> _Task description_
Every line of the records below that has the word "revolución" should be copied.

+---+

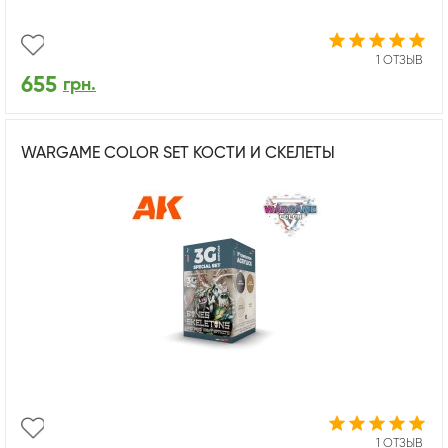
1 ОТЗЫВ
655
грн.
WARGAME COLOR SET КОСТИ И СКЕЛЕТЫ
1 ОТЗЫВ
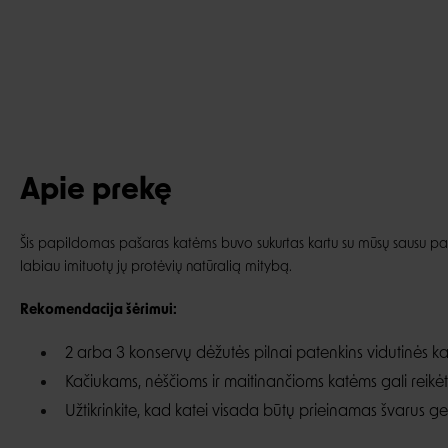
Apie prekę
Šis papildomas pašaras katėms buvo sukurtas kartu su mūsų sausu p
labiau imituotų jų protėvių natūralią mitybą.
Rekomendacija šėrimui:
2 arba 3 konservų dėžutės pilnai patenkins vidutinės ka
Kačiukams, nėščioms ir maitinančioms katėms gali reikė
Užtikrinkite, kad katei visada būtų prieinamas švarus 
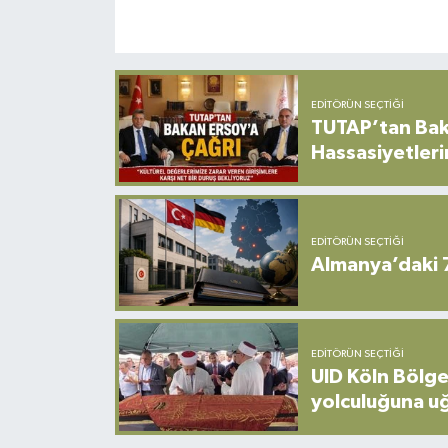
EDITÖRÜN SEÇTIĞI
TUTAP’tan Bak
Hassasiyetleri
EDITÖRÜN SEÇTIĞI
Almanya’daki 
EDITÖRÜN SEÇTIĞI
UID Köln Bölge
yolculuğuna u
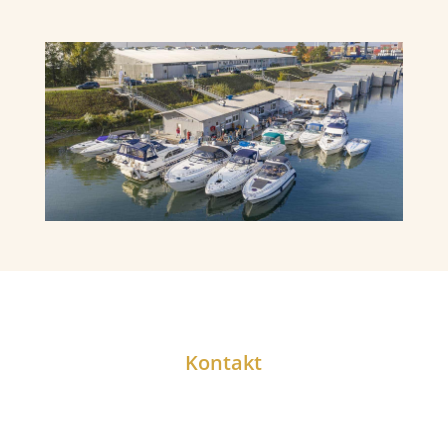
Kontakt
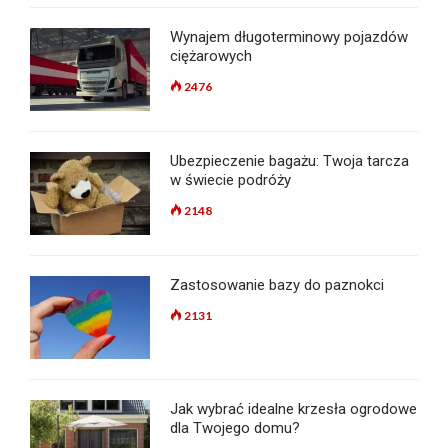
Wynajem długoterminowy pojazdów
ciężarowych
2476
Ubezpieczenie bagażu: Twoja tarcza
w świecie podróży
2148
Zastosowanie bazy do paznokci
2131
Jak wybrać idealne krzesła ogrodowe
dla Twojego domu?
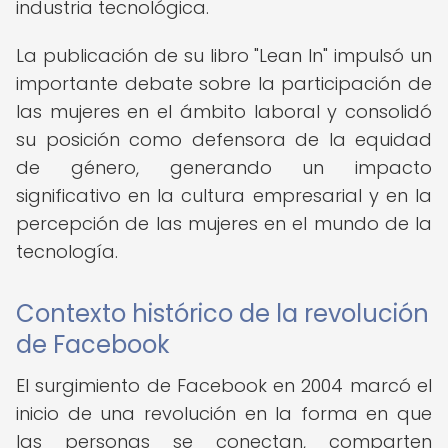
industria tecnológica.
La publicación de su libro "Lean In" impulsó un
importante debate sobre la participación de
las mujeres en el ámbito laboral y consolidó
su posición como defensora de la equidad
de género, generando un impacto
significativo en la cultura empresarial y en la
percepción de las mujeres en el mundo de la
tecnología.
Contexto histórico de la revolución
de Facebook
El surgimiento de Facebook en 2004 marcó el
inicio de una revolución en la forma en que
las personas se conectan, comparten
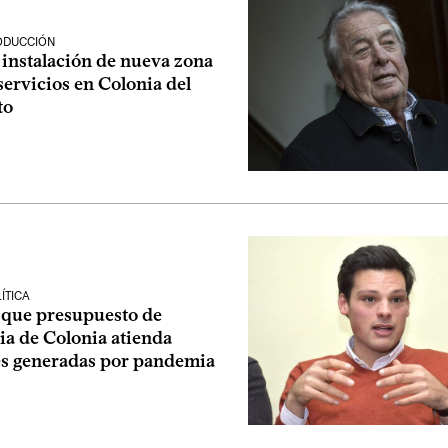
ODUCCIÓN
instalación de nueva zona
servicios en Colonia del
to
ÍTICA
que presupuesto de
ia de Colonia atienda
es generadas por pandemia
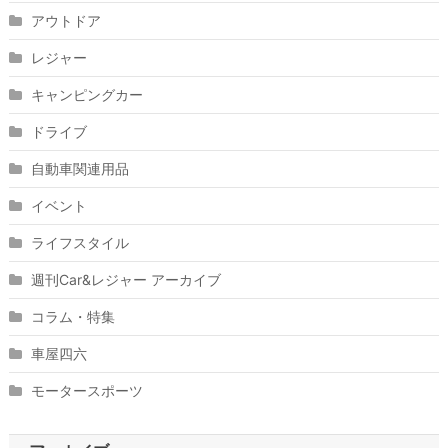
アウトドア
レジャー
キャンピングカー
ドライブ
自動車関連用品
イベント
ライフスタイル
週刊Car&レジャー アーカイブ
コラム・特集
車屋四六
モータースポーツ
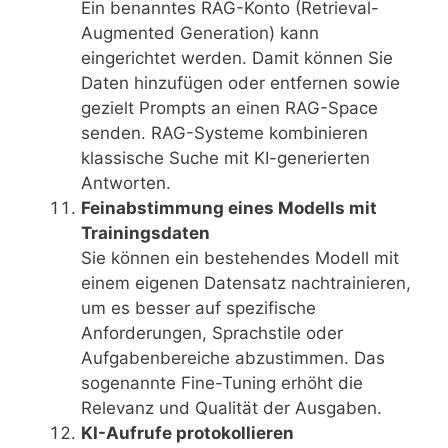
Ein benanntes RAG-Konto (Retrieval-
Augmented Generation) kann
eingerichtet werden. Damit können Sie
Daten hinzufügen oder entfernen sowie
gezielt Prompts an einen RAG-Space
senden. RAG-Systeme kombinieren
klassische Suche mit KI-generierten
Antworten.
Feinabstimmung eines Modells mit
Trainingsdaten
Sie können ein bestehendes Modell mit
einem eigenen Datensatz nachtrainieren,
um es besser auf spezifische
Anforderungen, Sprachstile oder
Aufgabenbereiche abzustimmen. Das
sogenannte Fine-Tuning erhöht die
Relevanz und Qualität der Ausgaben.
KI-Aufrufe protokollieren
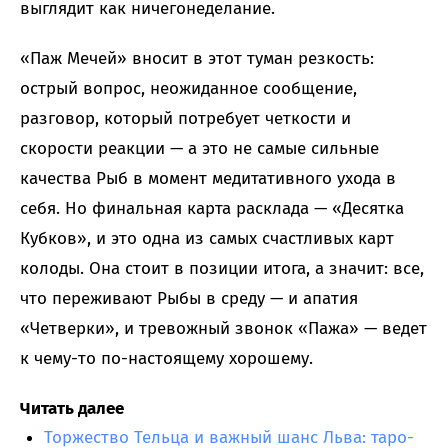
выглядит как ничегонеделание.
«Паж Мечей» вносит в этот туман резкость:
острый вопрос, неожиданное сообщение,
разговор, который потребует четкости и
скорости реакции — а это не самые сильные
качества Рыб в момент медитативного ухода в
себя. Но финальная карта расклада — «Десятка
Кубков», и это одна из самых счастливых карт
колоды. Она стоит в позиции итога, а значит: все,
что переживают Рыбы в среду — и апатия
«Четверки», и тревожный звонок «Пажа» — ведет
к чему-то по-настоящему хорошему.
Читать далее
Торжество Тельца и важный шанс Льва: таро-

+---+

> _Response_
Contexto histórico de la revolución
inicio de una revolución en la forma en que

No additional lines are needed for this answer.